In 2010, NSA analysts were instructed to disregard previous restrictions when it came to analyzing phone call and email logs belonging to Americans that had connections to foreign targets, and to use any other information data they could collect about the person from public, commercial and other sources to create a detailed picture of their lives and their connection to the person of interest, NYT reports.
The change was noted in a 2011 memo leaked by NSA whistleblower Edward Snowden, which also enumerated the restrictions that did stay in place and new ones that were added.
For example, analysts could perform the tracing of American contacts only if they were able to cite a foreign intelligence basis (terrorism, spying of foreign politicians, weapons proliferation, etc.) for such a probe.
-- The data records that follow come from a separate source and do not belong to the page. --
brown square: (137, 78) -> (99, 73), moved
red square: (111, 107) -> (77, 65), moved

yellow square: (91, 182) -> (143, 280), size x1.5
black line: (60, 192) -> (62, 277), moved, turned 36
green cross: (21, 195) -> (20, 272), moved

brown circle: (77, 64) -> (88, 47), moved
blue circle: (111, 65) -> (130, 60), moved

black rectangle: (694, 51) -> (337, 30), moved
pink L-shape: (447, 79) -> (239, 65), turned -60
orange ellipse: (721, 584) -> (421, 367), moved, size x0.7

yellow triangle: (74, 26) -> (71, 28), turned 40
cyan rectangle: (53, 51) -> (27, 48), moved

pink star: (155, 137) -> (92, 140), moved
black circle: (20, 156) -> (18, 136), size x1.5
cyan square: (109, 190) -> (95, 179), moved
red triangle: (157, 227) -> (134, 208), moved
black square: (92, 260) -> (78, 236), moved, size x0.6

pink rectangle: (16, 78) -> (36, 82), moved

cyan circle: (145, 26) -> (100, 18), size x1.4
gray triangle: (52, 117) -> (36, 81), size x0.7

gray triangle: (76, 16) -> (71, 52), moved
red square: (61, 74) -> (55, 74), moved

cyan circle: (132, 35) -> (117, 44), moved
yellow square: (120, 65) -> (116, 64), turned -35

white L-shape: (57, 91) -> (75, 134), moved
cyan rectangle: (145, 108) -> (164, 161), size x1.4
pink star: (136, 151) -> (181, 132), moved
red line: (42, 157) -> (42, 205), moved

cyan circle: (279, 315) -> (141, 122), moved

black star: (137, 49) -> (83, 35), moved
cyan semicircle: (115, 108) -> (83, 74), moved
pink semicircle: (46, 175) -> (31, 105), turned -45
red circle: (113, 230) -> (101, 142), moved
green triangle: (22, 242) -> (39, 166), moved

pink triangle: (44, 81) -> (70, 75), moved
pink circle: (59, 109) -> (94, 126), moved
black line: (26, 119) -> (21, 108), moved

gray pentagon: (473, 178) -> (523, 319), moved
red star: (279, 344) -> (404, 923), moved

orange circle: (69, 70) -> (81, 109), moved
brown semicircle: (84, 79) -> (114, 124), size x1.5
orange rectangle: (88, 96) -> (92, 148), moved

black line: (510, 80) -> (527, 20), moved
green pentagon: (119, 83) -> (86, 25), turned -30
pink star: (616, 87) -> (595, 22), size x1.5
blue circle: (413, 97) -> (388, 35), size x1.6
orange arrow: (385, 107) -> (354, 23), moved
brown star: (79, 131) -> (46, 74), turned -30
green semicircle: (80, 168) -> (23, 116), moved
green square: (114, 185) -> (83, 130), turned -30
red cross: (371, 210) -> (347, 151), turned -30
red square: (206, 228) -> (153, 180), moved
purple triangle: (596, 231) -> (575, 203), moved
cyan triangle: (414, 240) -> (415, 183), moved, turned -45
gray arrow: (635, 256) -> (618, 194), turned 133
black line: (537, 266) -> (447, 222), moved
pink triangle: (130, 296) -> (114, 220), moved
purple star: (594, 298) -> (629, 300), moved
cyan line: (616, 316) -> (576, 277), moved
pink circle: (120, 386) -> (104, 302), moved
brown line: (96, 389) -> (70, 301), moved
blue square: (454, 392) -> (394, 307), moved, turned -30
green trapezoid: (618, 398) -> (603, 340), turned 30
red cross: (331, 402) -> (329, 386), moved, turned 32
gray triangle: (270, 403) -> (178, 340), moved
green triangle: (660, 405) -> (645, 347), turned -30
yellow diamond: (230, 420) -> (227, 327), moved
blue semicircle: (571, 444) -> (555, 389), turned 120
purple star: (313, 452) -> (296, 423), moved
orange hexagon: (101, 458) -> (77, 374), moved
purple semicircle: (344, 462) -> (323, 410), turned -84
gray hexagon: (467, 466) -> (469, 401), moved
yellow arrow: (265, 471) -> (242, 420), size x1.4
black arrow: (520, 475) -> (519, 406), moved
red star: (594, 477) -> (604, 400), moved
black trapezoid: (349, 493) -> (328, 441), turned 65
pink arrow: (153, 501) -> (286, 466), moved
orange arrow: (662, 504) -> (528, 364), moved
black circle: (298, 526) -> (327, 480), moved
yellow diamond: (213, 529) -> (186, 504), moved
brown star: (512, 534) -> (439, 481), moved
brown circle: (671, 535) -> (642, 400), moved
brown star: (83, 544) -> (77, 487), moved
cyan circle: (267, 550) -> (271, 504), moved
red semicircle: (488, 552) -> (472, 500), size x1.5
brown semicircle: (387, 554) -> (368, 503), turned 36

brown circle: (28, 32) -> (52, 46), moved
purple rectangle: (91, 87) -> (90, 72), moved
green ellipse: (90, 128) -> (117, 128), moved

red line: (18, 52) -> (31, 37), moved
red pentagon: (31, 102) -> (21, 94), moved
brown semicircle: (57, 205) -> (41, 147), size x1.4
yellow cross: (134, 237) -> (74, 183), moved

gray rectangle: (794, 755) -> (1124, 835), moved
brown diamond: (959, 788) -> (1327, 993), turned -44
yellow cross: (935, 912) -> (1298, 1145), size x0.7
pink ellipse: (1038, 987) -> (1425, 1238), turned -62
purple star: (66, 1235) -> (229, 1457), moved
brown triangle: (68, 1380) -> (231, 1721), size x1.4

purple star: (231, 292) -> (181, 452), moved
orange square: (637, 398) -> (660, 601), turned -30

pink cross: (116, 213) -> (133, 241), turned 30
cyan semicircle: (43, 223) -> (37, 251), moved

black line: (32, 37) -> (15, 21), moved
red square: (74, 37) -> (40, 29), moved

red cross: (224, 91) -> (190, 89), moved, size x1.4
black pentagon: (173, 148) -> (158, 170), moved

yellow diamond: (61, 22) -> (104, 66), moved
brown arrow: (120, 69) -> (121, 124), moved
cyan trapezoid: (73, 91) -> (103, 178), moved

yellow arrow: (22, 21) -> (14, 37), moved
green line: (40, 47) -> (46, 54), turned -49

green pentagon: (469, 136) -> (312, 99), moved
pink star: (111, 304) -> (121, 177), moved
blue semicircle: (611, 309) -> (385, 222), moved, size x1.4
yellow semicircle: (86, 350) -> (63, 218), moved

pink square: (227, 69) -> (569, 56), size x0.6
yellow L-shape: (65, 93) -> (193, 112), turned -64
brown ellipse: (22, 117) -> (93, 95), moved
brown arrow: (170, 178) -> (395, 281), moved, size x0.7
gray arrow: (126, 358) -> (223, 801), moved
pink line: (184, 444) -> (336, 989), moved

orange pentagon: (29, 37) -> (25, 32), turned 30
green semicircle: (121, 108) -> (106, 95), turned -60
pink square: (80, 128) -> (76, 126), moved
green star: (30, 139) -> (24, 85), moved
They were also urged to follow established “minimization rules”, i.e. they were not allowed to share the data thusly collected with other federal agencies except when it indicated that a crime was or was to be committed or when their input was necessary to make sense of the information they collected and analyzed.
These new instructions concerned just the phone and email metadata. If they believed that the information they gleaned pointed towards something shady going on, the NSA still had to as the intelligence court to give permission for wiretapping the American citizen of interest.
Nevertheless, what should grate Americans the most about this latest revelation is that the decision to let analysts continue with their work even if the call or email “chaining” process lead to a US citizen was made in secret – “without review by the nation’s intelligence court or any public debate.”
The policy change was justified by a 1979 Supreme Court ruling that said Americans could have no expectation of privacy about what numbers they had called.
“Based on that ruling, the Justice Department and the Pentagon decided that it was permissible to create contact chains using Americans’ ‘metadata,’ which includes the timing, location and other details of calls and e-mails, but not their content,” say NYT reporters. “The agency is not required to seek warrants for the analyses from the Foreign Intelligence Surveillance Court.”
The new policy was authorized by Defense Secretary Robert M. Gates and Attorney General Michael B. Mukasey in 2008, but it was only after a pilot project successfully performed this “social network graphing” that the policy was finally implemented.
The leaked documents don’t mention – and the NSA refused to tell – which phone and e-mail databases are used to graph these social connections. But the documents share the name of one of the main tools that aggregates the collected information and allows analysts to work with it.
It’s called Mainway, and according to the report, it is fed daily with huge swaths of data coming from sources such as “the agency’s fiber-optic cables, corporate partners and foreign computer networks that have been hacked.”
“NSA analysts can exploit that information to develop a portrait of an individual, one that is perhaps more complete and predictive of behavior than could be obtained by listening to phone conversations or reading e-mails, experts say. Phone and e-mail logs, for example, allow analysts to identify people’s friends and associates, detect where they were at a certain time, acquire clues to religious or political affiliations, and pick up sensitive information like regular calls to a psychiatrist’s office, late-night messages to an extramarital partner or exchanges with a fellow plotter,” the reporters point out the problem.
It is unknown how many Americans’ lives and actions have been surreptitiously been scrutinized with the help of this policy.